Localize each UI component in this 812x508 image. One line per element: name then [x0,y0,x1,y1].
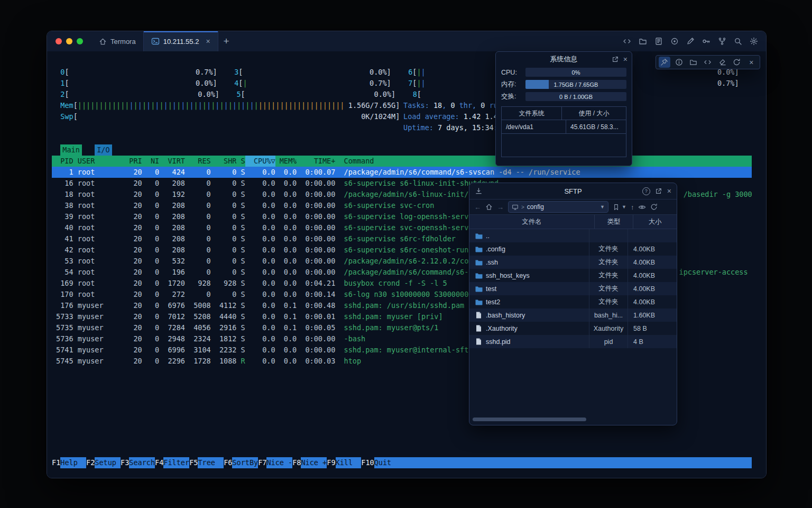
htop-fkey-f7[interactable]: F7Nice - [258,457,292,468]
edit-icon[interactable] [684,35,696,48]
file-type: 文件夹 [589,256,628,269]
back-arrow-icon[interactable]: ← [474,203,481,211]
folder-icon [475,286,483,292]
htop-fkey-f9[interactable]: F9Kill [327,457,361,468]
tab-termora-home[interactable]: Termora [91,31,143,51]
sftp-file-row[interactable]: test文件夹4.00KB [469,282,677,295]
key-icon[interactable] [700,35,712,48]
sftp-file-row[interactable]: sshd.pidpid4 B [469,335,677,348]
open-external-icon[interactable] [655,187,662,195]
column-header-s[interactable]: S [236,156,245,167]
sftp-file-row[interactable]: .config文件夹4.00KB [469,242,677,256]
transfers-icon[interactable] [475,187,483,195]
journal-icon[interactable] [652,35,665,48]
column-header-shr[interactable]: SHR [211,156,237,167]
memory-label: 内存: [501,80,522,89]
column-header-res[interactable]: RES [185,156,211,167]
pin-icon[interactable] [659,57,670,68]
help-icon[interactable]: ? [642,187,650,195]
htop-fkey-f2[interactable]: F2Setup [86,457,121,468]
column-header-type[interactable]: 类型 [595,215,633,229]
screen-tab-main[interactable]: Main [60,144,82,156]
cpu-usage-bar: 0% [525,68,626,77]
htop-fkey-f6[interactable]: F6SortBy [224,457,258,468]
fork-icon[interactable] [716,35,728,48]
swap-usage-bar: 0 B / 1.00GB [525,92,626,101]
column-header-pri[interactable]: PRI [121,156,142,167]
screen-tab-io[interactable]: I/O [95,144,112,156]
memory-meter: Mem[||||||||||||||||||||||||||||||||||||… [60,100,400,111]
column-header-user[interactable]: USER [78,156,121,167]
file-name: .. [486,232,490,240]
up-arrow-icon[interactable]: ↑ [631,203,634,211]
close-icon[interactable]: × [745,57,757,68]
folder-icon [475,259,483,266]
refresh-icon[interactable] [731,57,743,68]
new-tab-button[interactable]: + [218,31,235,51]
folder-icon[interactable] [688,57,699,68]
cpu-meter-4: 4[|0.7%] [230,78,391,89]
sftp-file-row[interactable]: ssh_host_keys文件夹4.00KB [469,269,677,282]
terminal-icon [151,37,160,46]
htop-fkey-f5[interactable]: F5Tree [189,457,224,468]
swap-meter: Swp[0K/1024M] [60,111,400,122]
htop-fkey-f4[interactable]: F4Filter [155,457,189,468]
settings-icon[interactable] [748,35,760,48]
column-header-virt[interactable]: VIRT [159,156,185,167]
swap-usage-row: 交换: 0 B / 1.00GB [496,90,632,103]
file-icon [475,325,483,332]
column-header-cpu[interactable]: CPU%▽ [245,156,275,167]
close-tab-icon[interactable]: × [206,38,210,45]
scrollbar-thumb[interactable] [473,418,586,421]
sftp-file-row[interactable]: .. [469,229,677,242]
column-header-mem[interactable]: MEM% [275,156,297,167]
htop-fkey-f1[interactable]: F1Help [52,457,86,468]
code-icon[interactable] [702,57,714,68]
eraser-icon[interactable] [716,57,728,68]
record-icon[interactable] [668,35,680,48]
close-window-button[interactable] [56,38,62,44]
file-type: 文件夹 [589,269,628,282]
process-row-selected[interactable]: 1root20042400S0.00.00:00.07/package/admi… [52,167,752,178]
forward-arrow-icon[interactable]: → [497,203,504,211]
sftp-file-row[interactable]: test2文件夹4.00KB [469,295,677,309]
path-segment: config [527,203,544,211]
column-header-time[interactable]: TIME+ [297,156,335,167]
bookmark-icon[interactable] [613,204,620,211]
bookmark-chevron-icon[interactable]: ▼ [622,204,626,210]
refresh-icon[interactable] [650,203,658,211]
column-header-size[interactable]: 大小 [633,215,677,229]
home-icon[interactable] [485,203,493,211]
close-icon[interactable]: × [667,187,671,195]
info-icon[interactable] [673,57,685,68]
search-icon[interactable] [732,35,744,48]
path-dropdown[interactable]: > config ▼ [508,201,608,213]
column-header-pid[interactable]: PID [52,156,73,167]
sftp-file-row[interactable]: .bash_historybash_hi...1.60KB [469,309,677,322]
file-size: 4.00KB [628,298,677,306]
close-icon[interactable]: × [623,56,628,63]
sftp-window: SFTP ? × ← → > config ▼ ▼ ↑ 文件名 类型 大小 ..… [469,183,677,425]
minimize-window-button[interactable] [66,38,72,44]
sftp-file-row[interactable]: .XauthorityXauthority58 B [469,322,677,335]
sftp-file-row[interactable]: .ssh文件夹4.00KB [469,256,677,269]
htop-fkey-f3[interactable]: F3Search [121,457,155,468]
column-header-ni[interactable]: NI [142,156,160,167]
open-external-icon[interactable] [612,56,619,63]
folder-icon[interactable] [636,35,649,48]
path-separator: > [521,204,524,210]
filesystem-table-header: 文件系统 使用 / 大小 [502,107,626,120]
htop-fkey-f10[interactable]: F10Quit [361,457,400,468]
file-name: .bash_history [486,312,525,319]
column-header-filename[interactable]: 文件名 [469,215,595,229]
zoom-window-button[interactable] [77,38,83,44]
filesystem-table: 文件系统 使用 / 大小 /dev/vda1 45.61GB / 58.3... [501,106,626,157]
file-name: test2 [486,298,500,306]
cpu-meter-3: 3[0.0%] [230,67,391,78]
memory-usage-bar: 1.75GB / 7.65GB [525,80,626,89]
tab-ssh-session[interactable]: 10.211.55.2 × [143,31,218,51]
htop-fkey-f8[interactable]: F8Nice + [292,457,327,468]
code-icon[interactable] [621,35,633,48]
file-name: .config [486,246,505,253]
eye-icon[interactable] [638,203,646,211]
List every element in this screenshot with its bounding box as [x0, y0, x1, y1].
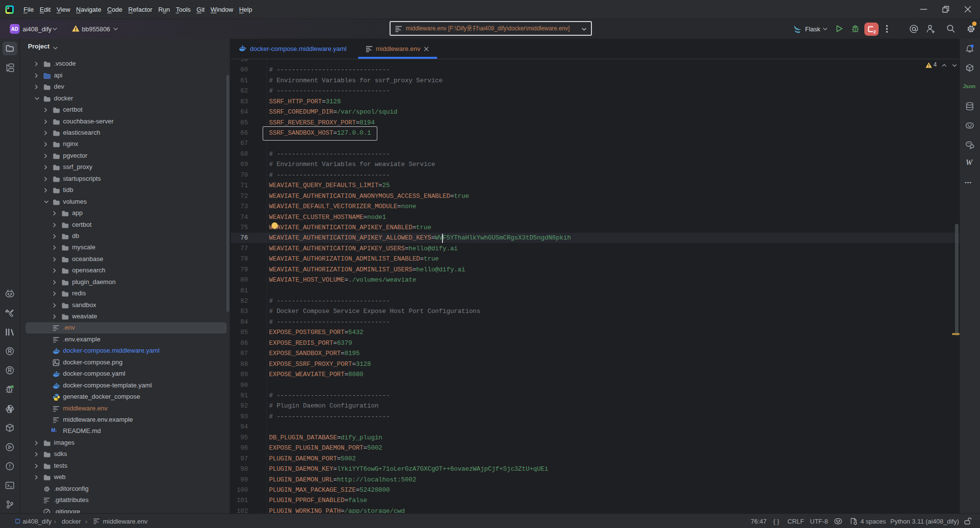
svg-text:2: 2	[874, 29, 876, 34]
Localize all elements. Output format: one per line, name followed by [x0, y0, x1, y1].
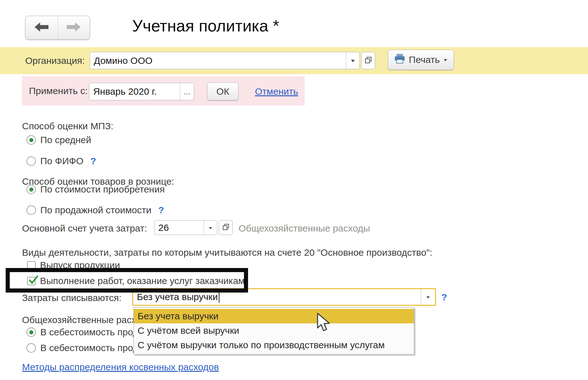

◇ ◇ ◇ ◇ ◇

> _GOAL OF THE EXERCISE_:
Write the lines out again exactly, beginning at the one containing "List every element" and ending with the last line of the entries, but without any pictures.

> _RESULT_:
List every element in this screenshot with its bounding box as [x0, y0, x1, y1].
svg-text:2: 2	[874, 29, 876, 34]
Localize all elements. Output format: one per line, name followed by [x0, y0, x1, y1].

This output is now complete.